**DATA SHOWN**
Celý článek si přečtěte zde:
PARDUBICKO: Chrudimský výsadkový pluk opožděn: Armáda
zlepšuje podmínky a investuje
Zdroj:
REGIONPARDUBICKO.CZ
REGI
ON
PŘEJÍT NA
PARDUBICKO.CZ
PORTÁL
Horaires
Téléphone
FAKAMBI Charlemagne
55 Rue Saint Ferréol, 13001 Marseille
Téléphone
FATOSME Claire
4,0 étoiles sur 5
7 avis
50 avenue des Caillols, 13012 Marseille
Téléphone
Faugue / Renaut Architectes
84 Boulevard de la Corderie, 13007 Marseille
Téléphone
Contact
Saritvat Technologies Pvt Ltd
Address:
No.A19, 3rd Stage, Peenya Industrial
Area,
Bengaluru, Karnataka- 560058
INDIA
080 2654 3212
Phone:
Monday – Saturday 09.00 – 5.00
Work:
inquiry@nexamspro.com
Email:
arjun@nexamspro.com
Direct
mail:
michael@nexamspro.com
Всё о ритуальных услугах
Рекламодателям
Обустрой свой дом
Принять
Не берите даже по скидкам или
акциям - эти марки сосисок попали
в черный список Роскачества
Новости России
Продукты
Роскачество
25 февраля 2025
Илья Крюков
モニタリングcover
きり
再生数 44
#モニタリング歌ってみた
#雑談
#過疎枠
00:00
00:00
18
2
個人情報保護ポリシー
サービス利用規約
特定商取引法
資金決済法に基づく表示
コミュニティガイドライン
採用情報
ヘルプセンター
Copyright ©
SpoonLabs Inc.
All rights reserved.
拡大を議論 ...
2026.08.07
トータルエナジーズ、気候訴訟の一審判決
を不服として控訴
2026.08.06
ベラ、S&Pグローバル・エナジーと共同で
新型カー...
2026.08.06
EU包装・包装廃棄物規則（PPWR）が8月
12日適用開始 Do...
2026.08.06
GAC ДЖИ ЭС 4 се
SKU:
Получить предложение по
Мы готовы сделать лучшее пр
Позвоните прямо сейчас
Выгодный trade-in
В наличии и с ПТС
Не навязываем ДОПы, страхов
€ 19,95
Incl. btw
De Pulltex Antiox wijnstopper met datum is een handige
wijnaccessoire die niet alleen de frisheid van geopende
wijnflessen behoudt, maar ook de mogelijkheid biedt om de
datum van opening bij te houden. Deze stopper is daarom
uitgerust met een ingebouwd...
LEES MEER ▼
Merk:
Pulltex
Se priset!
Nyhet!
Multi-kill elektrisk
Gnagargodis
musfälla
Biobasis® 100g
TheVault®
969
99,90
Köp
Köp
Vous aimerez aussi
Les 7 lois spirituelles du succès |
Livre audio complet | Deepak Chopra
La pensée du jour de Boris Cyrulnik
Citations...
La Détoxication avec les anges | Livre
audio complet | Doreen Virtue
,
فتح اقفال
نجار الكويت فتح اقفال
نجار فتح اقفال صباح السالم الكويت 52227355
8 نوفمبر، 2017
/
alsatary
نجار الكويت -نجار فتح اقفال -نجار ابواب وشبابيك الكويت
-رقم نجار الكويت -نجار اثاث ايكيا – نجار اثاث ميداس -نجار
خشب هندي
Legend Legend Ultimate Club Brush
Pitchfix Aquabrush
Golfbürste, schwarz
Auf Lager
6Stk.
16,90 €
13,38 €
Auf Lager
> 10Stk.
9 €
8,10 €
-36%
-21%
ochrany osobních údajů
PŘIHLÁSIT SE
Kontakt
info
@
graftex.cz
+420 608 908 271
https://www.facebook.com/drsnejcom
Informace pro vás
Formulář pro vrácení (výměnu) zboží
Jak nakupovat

**WHAT NEEDS TO BE DONE**
If a line in the material contains the word "Livre", copy that line.

**REPLY TO THE EXERCISE**
Livre audio complet | Deepak Chopra
La Détoxication avec les anges | Livre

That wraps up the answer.